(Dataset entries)
_ _ _ _
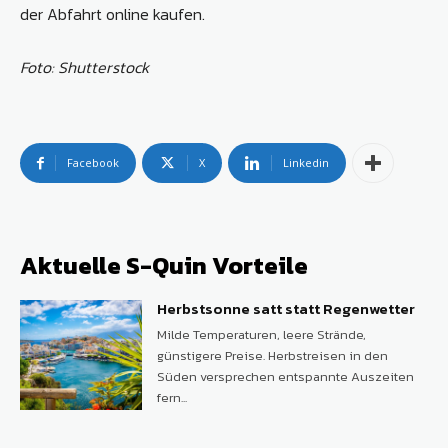
der Abfahrt online kaufen.
Foto: Shutterstock
Facebook
X
Linkedin
Aktuelle S-Quin Vorteile
Herbstsonne satt statt Regenwetter
Milde Temperaturen, leere Strände,
günstigere Preise. Herbstreisen in den
Süden versprechen entspannte Auszeiten
fern...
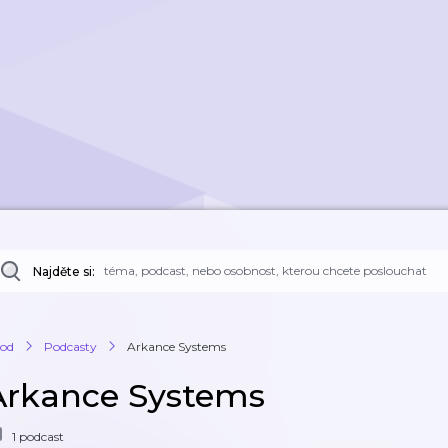
Najděte si:
od
Podcasty
Arkance Systems
Arkance Systems
1 podcast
_ _ _ _
- _What this task involves_:
Excluding the pictures, restate the records above word for word.

- _Reply_:
der Abfahrt online kaufen.
Foto: Shutterstock
Facebook
X
Linkedin
Aktuelle S-Quin Vorteile
Herbstsonne satt statt Regenwetter
Milde Temperaturen, leere Strände,
günstigere Preise. Herbstreisen in den
Süden versprechen entspannte Auszeiten
fern...
Najděte si:
od
Podcasty
Arkance Systems
Arkance Systems
1 podcast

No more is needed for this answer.